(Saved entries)
-------------------------

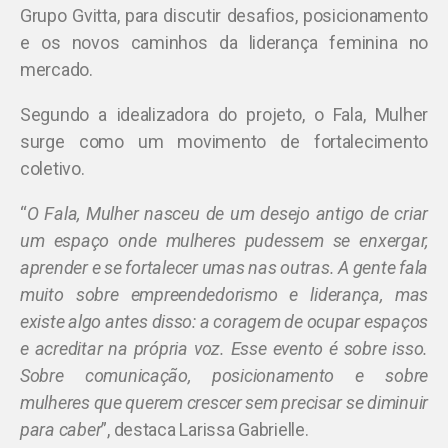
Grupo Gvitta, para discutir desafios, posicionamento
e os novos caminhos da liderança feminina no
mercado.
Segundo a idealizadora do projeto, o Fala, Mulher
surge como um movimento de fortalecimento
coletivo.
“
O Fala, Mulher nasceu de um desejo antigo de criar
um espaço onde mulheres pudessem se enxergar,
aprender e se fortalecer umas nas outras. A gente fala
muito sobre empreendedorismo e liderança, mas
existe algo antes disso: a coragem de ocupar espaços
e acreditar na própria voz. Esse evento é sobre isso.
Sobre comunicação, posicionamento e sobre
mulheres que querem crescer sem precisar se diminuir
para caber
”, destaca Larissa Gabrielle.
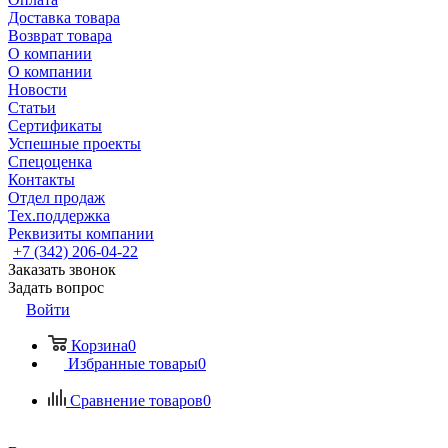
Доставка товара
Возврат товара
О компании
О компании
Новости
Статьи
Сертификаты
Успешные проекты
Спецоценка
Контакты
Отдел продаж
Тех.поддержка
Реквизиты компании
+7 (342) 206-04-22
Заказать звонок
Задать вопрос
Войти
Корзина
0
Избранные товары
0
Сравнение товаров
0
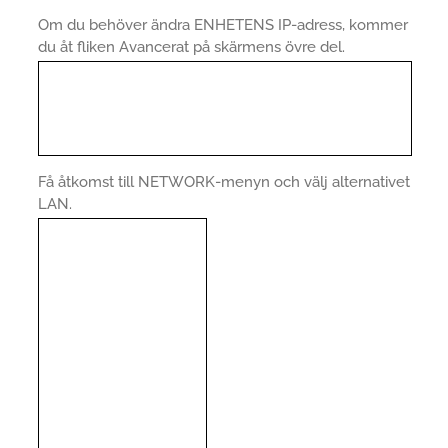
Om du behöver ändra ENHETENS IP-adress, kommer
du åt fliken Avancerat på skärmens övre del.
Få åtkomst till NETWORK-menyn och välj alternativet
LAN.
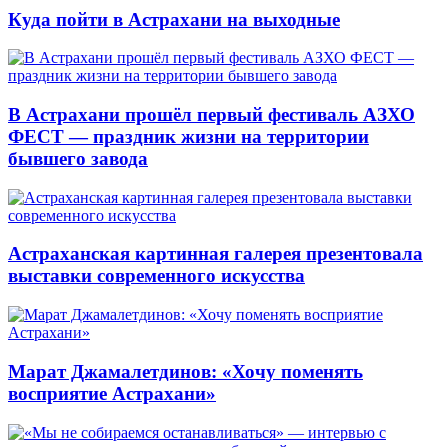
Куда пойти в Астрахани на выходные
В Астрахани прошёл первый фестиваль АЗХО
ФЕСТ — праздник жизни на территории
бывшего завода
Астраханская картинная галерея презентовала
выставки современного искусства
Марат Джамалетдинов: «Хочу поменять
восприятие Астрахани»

-------------------------

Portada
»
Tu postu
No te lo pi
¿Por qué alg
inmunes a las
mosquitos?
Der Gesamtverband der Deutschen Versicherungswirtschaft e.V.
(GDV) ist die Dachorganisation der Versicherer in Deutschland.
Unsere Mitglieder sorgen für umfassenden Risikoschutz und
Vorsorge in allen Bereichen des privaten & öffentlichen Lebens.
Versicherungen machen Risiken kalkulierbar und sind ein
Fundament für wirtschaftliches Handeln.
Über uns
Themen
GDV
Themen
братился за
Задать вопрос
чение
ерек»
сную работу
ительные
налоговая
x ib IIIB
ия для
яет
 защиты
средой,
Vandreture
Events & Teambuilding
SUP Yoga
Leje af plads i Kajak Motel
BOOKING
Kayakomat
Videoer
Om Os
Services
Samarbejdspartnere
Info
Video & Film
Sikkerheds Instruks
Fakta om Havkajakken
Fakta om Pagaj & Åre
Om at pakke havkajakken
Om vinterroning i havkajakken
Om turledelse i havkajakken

-------------------------

Activity
The lines you need are those with the word "sobre"; list them from the entries.

Answer for this exercise
muito sobre empreendedorismo e liderança, mas
e acreditar na própria voz. Esse evento é sobre isso.
Sobre comunicação, posicionamento e sobre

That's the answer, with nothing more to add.